Collected data
-=-=-=-=-

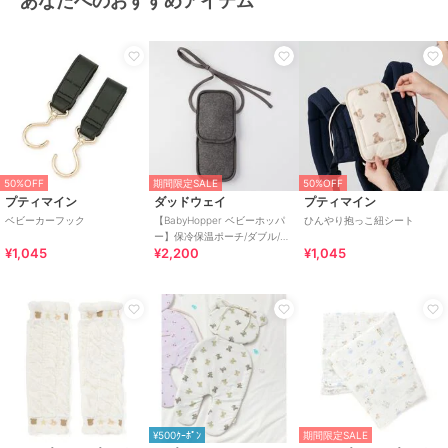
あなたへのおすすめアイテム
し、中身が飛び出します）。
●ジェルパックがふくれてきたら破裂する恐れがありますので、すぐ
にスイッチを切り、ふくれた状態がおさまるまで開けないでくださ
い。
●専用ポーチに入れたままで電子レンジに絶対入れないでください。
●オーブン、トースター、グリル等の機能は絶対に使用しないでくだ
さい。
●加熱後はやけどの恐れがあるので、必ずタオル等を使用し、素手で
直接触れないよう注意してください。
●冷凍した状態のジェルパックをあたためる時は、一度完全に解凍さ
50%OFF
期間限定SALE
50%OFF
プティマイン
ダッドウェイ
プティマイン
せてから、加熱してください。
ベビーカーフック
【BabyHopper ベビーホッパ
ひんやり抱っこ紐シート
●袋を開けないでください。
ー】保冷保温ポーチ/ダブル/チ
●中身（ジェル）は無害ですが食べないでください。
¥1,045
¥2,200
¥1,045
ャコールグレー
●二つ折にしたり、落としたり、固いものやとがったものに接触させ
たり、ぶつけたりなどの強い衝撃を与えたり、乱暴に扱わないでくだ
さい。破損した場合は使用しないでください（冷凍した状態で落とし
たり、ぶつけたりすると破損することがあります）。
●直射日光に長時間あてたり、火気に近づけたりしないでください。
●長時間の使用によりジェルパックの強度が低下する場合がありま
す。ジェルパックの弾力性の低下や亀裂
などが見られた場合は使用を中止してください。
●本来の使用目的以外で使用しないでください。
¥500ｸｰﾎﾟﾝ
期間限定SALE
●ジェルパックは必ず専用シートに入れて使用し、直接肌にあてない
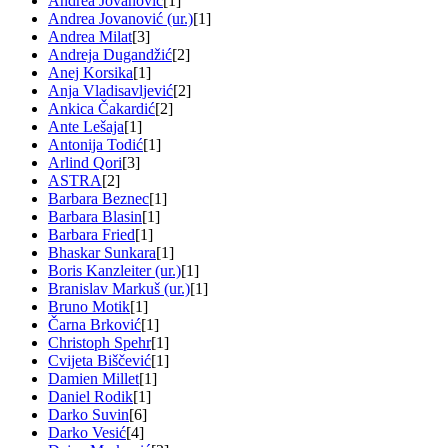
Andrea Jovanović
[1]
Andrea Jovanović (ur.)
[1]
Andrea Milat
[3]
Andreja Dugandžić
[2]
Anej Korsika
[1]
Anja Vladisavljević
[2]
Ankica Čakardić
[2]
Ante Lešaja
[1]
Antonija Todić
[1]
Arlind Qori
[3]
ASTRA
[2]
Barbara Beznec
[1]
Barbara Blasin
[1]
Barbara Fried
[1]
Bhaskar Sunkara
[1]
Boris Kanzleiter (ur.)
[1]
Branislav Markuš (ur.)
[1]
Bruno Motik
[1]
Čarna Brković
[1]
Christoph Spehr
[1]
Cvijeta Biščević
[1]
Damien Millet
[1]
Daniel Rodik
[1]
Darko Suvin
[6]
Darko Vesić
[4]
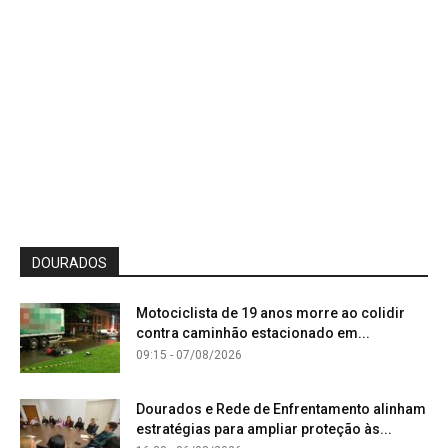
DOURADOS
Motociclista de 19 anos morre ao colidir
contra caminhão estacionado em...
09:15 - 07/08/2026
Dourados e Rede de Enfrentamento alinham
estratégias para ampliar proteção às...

-=-=-=-=-

> _REQUIRED WORK_:
Nothing but an exact repeat of the records, pictures excluded, belongs in the answer.

> _ANSWER BELOW_:
あなたへのおすすめアイテム
し、中身が飛び出します）。
●ジェルパックがふくれてきたら破裂する恐れがありますので、すぐ
にスイッチを切り、ふくれた状態がおさまるまで開けないでくださ
い。
●専用ポーチに入れたままで電子レンジに絶対入れないでください。
●オーブン、トースター、グリル等の機能は絶対に使用しないでくだ
さい。
●加熱後はやけどの恐れがあるので、必ずタオル等を使用し、素手で
直接触れないよう注意してください。
●冷凍した状態のジェルパックをあたためる時は、一度完全に解凍さ
50%OFF
期間限定SALE
50%OFF
プティマイン
ダッドウェイ
プティマイン
せてから、加熱してください。
ベビーカーフック
【BabyHopper ベビーホッパ
ひんやり抱っこ紐シート
●袋を開けないでください。
ー】保冷保温ポーチ/ダブル/チ
●中身（ジェル）は無害ですが食べないでください。
¥1,045
¥2,200
¥1,045
ャコールグレー
●二つ折にしたり、落としたり、固いものやとがったものに接触させ
たり、ぶつけたりなどの強い衝撃を与えたり、乱暴に扱わないでくだ
さい。破損した場合は使用しないでください（冷凍した状態で落とし
たり、ぶつけたりすると破損することがあります）。
●直射日光に長時間あてたり、火気に近づけたりしないでください。
●長時間の使用によりジェルパックの強度が低下する場合がありま
す。ジェルパックの弾力性の低下や亀裂
などが見られた場合は使用を中止してください。
●本来の使用目的以外で使用しないでください。
¥500ｸｰﾎﾟﾝ
期間限定SALE
●ジェルパックは必ず専用シートに入れて使用し、直接肌にあてない
Andrea Jovanović
[1]
Andrea Jovanović (ur.)
[1]
Andrea Milat
[3]
Andreja Dugandžić
[2]
Anej Korsika
[1]
Anja Vladisavljević
[2]
Ankica Čakardić
[2]
Ante Lešaja
[1]
Antonija Todić
[1]
Arlind Qori
[3]
ASTRA
[2]
Barbara Beznec
[1]
Barbara Blasin
[1]
Barbara Fried
[1]
Bhaskar Sunkara
[1]
Boris Kanzleiter (ur.)
[1]
Branislav Markuš (ur.)
[1]
Bruno Motik
[1]
Čarna Brković
[1]
Christoph Spehr
[1]
Cvijeta Biščević
[1]
Damien Millet
[1]
Daniel Rodik
[1]
Darko Suvin
[6]
Darko Vesić
[4]
DOURADOS
Motociclista de 19 anos morre ao colidir
contra caminhão estacionado em...
09:15 - 07/08/2026
Dourados e Rede de Enfrentamento alinham
estratégias para ampliar proteção às...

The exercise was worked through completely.